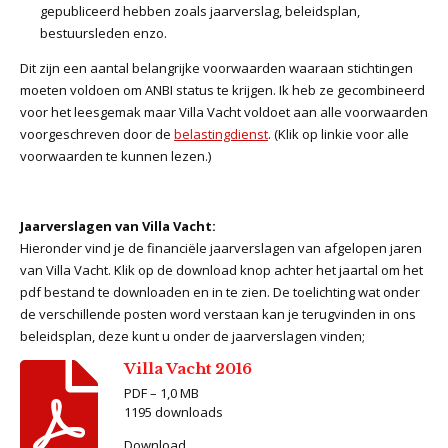
gepubliceerd hebben zoals jaarverslag, beleidsplan,
bestuursleden enzo.
Dit zijn een aantal belangrijke voorwaarden waaraan stichtingen
moeten voldoen om ANBI status te krijgen. Ik heb ze gecombineerd
voor het leesgemak maar Villa Vacht voldoet aan alle voorwaarden
voorgeschreven door de
belastingdienst
. (Klik op linkie voor alle
voorwaarden te kunnen lezen.)
Jaarverslagen van Villa Vacht:
Hieronder vind je de financiële jaarverslagen van afgelopen jaren
van Villa Vacht. Klik op de download knop achter het jaartal om het
pdf bestand te downloaden en in te zien. De toelichting wat onder
de verschillende posten word verstaan kan je terugvinden in ons
beleidsplan, deze kunt u onder de jaarverslagen vinden;
Villa Vacht 2016
PDF – 1,0 MB
1195 downloads
Download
__________
TASK DIRECTIONS: With the pictures removed, return all the entries exactly.

WRITTEN ANSWER:
gepubliceerd hebben zoals jaarverslag, beleidsplan,
bestuursleden enzo.
Dit zijn een aantal belangrijke voorwaarden waaraan stichtingen
moeten voldoen om ANBI status te krijgen. Ik heb ze gecombineerd
voor het leesgemak maar Villa Vacht voldoet aan alle voorwaarden
voorgeschreven door de
belastingdienst
. (Klik op linkie voor alle
voorwaarden te kunnen lezen.)
Jaarverslagen van Villa Vacht:
Hieronder vind je de financiële jaarverslagen van afgelopen jaren
van Villa Vacht. Klik op de download knop achter het jaartal om het
pdf bestand te downloaden en in te zien. De toelichting wat onder
de verschillende posten word verstaan kan je terugvinden in ons
beleidsplan, deze kunt u onder de jaarverslagen vinden;
Villa Vacht 2016
PDF – 1,0 MB
1195 downloads
Download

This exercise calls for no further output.